Fletcher, the UN Under-Secretary-General for Humanitarian Affairs, demanded that Israel lift its aid blockade on Gaza, where its offensive has killed tens of thousands and reduced much of the enclave to rubble.
"For those killed and those whose voices are silenced: what more evidence do you need now?" asked Fletcher. "Will you act -- decisively -- to prevent genocide and to ensure respect for international humanitarian law?"
He alleged that Israel was "deliberately and unashamedly imposing inhumane conditions on civilians in the Occupied Palestinian Territory."
Fletcher said UN agencies had "life-saving supplies" ready to deliver at the borders but were denied access by Israel. He also decried Israel's conditions for allowing aid delivery as "a cynical sideshow."
"It makes starvation a bargaining chip," Fletcher said. "A deliberate distraction. A fig leaf for further violence and displacement. If any of this still matters, have no part in it."

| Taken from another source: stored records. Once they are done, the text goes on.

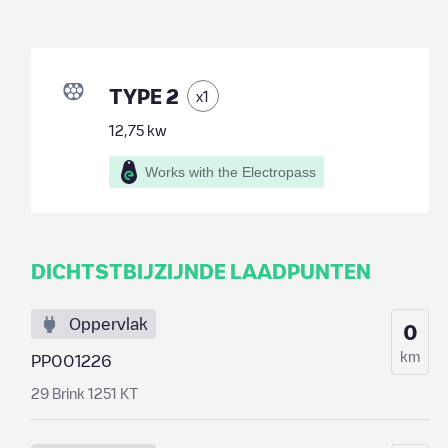
TYPE 2
x
1
12,75
kw
Works with the Electropass
DICHTSTBIJZIJNDE LAADPUNTEN
Oppervlak
0
km
PP001226
29 Brink 1251 KT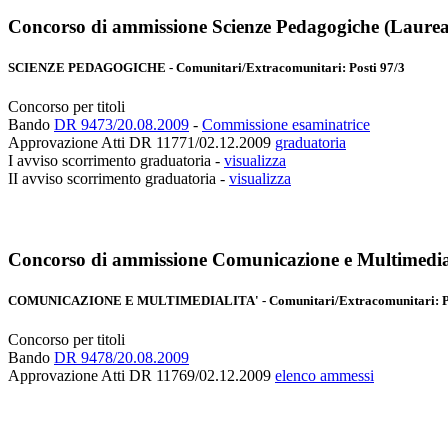
Concorso di ammissione Scienze Pedagogiche (
Laurea
SCIENZE PEDAGOGICHE - Comunitari/Extracomunitari: Posti 97/3
Concorso per titoli
Bando
DR 9473/20.08.2009
-
Commissione esaminatrice
Approvazione Atti DR 11771/02.12.2009
graduatoria
I avviso scorrimento graduatoria -
visualizza
II avviso scorrimento graduatoria -
visualizza
Concorso di ammissione Comunicazione e Multimedial
COMUNICAZIONE E MULTIMEDIALITA' - Comunitari/Extracomunitari: Po
Concorso per titoli
Bando
DR 9478/20.08.2009
Approvazione Atti DR 11769/02.12.2009
elenco ammessi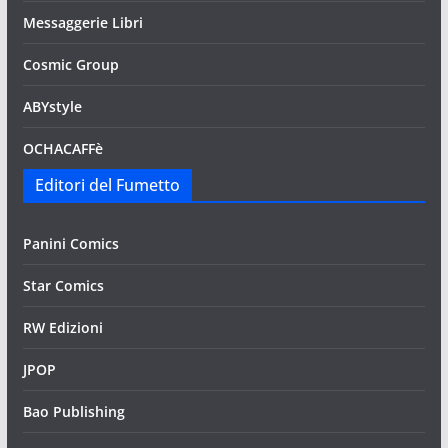
Messaggerie Libri
Cosmic Group
ABYstyle
OCHACAFFè
Editori del Fumetto
Panini Comics
Star Comics
RW Edizioni
JPOP
Bao Publishing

The UN relief chief warned that while the International Court of Justice deliberated over whether Israel's actions in Gaza constituted genocide, "it will be too late."

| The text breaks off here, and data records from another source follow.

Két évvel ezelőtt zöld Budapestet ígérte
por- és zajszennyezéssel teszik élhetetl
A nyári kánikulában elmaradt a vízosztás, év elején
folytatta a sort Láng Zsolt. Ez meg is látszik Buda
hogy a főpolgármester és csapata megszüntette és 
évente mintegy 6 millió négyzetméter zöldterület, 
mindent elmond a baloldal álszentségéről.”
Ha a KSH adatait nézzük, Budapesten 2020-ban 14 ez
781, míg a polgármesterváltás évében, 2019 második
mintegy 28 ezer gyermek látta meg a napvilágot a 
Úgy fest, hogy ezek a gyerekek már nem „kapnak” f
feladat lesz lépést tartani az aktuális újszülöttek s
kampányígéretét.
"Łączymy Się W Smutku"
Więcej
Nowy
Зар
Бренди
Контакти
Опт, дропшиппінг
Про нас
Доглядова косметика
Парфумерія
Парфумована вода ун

"We have briefed this Council in great detail on the extensive civilian harm we witness daily: death, injury, destruction, hunger, disease, torture, other cruel, inhuman or degrading treatment, repeated displacement, on a large scale.

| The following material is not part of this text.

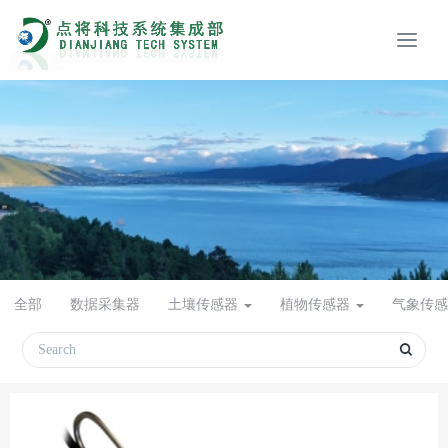
全部
数据采集器
土壤传感器
植物传感器
气象传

"We have described the deliberate obstruction of aid operations and the systematic dismantling of Palestinian life, and that which sustains it, in Gaza," he said.
On Tuesday, Israeli strikes on Gaza continued, with rescue officials saying an attack near a hospital in the south of the territory killed at least 28 people.
Israeli Prime Minister Benjamin Netanyahu has announced his military would enter Gaza "with full force" in the coming days, after recommencing operations having broken a tenuous ceasefire two months ago.
The war began in October 2023 after a Hamas attack on Israel resulted in the deaths of 1,218 people, mostly civilians, according to an AFP tally based on official data.
Israel launched a withering offensive in response, killing at least 52,908 people -- mostly civilians -- according to data from the Hamas-run health ministry, which is considered reliable by the UN.
It has also targeted civilian infrastructure, destroying roads, schools, hospitals and residential neighborhoods, alleging that Hamas was using them as cover.
"I can tell you from having visited what's left of Gaza's medical system that death on this scale has a sound and a smell that does not leave you," said Fletcher.
"As one nurse described it: 'children scream as we peel burnt fabric from their skin.'"
The senior official charged that the UN Security Council was not doing enough to prevent the violence.
"For those who will not survive what we fear is coming -- in plain sight -- it will be no consolation to know that future generations will hold us in this chamber to account," he said.
"But they will. And, if we have not seriously done 'all we could,' we should fear that judgment."